If after following these troubleshooting steps your event broker remains unable to complete cluster synchronization:

  1. Run the gather-diagnostics command to collect system information.

  2. Note any error messages or unusual behavior.

  3. Document the steps you've already taken to resolve the issue.

  4. Contact Solace support with this information.

To display cluster link information, enter the following command:

show cluster <cluster-name-pattern> link <link-name-pattern> [detail | client-profile | queue | ssl]

Where:

<cluster-name-pattern> displays clusters matching the pattern.

<link-name-pattern> displays cluster links matching the pattern. The link pattern can be the link's full name, or part of its name with the wildcard character ? used to represent one character of the name, or the wildcard character * used to represent zero or more characters of the name. Entering only the wildcard character * for the name displays all cluster links.

detail displays detailed information for the specified link.

client-profile displays cluster link client profile information for the specified link.

queue displays cluster link queue information for the specified link.

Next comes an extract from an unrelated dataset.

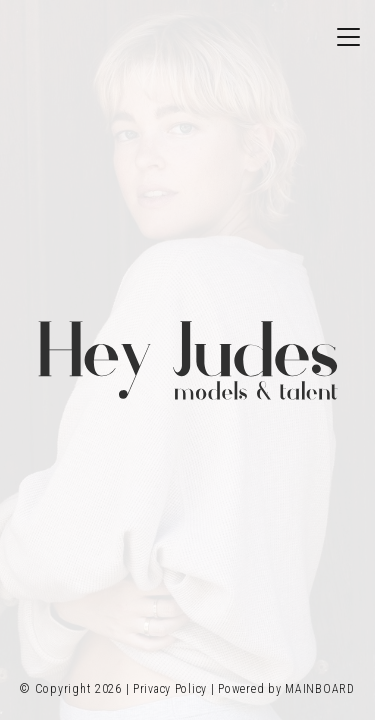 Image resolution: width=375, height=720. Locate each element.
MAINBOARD (319, 689)
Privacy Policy (170, 689)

ssl displays cluster link TLS/SSL information for the specified link.

Displaying Cluster Channel Information

To display cluster link channel information, enter the following command:

show cluster <cluster-pattern> link <link-pattern> channel message-vpn <vpn-name> [detail]

Where:

<cluster-name-pattern> displays clusters matching the pattern.

<link-name-pattern> displays cluster links matching the pattern.

<vpn-name> displays channel information for the specified Message VPN.

detail displays detailed channel information for the specified link.

Displaying Message VPN Information

To display DMR information for a particular Message VPN, enter the following command:

show message-vpn <vpn-name> dynamic-message-routing [dmr-bridge <remote-node-name-pattern>]

Where:

<vpn-name> displays DMR information for the specified Message VPN.

<remote-node-name-pattern> displays information for DMR bridges that connect to the specified remote node.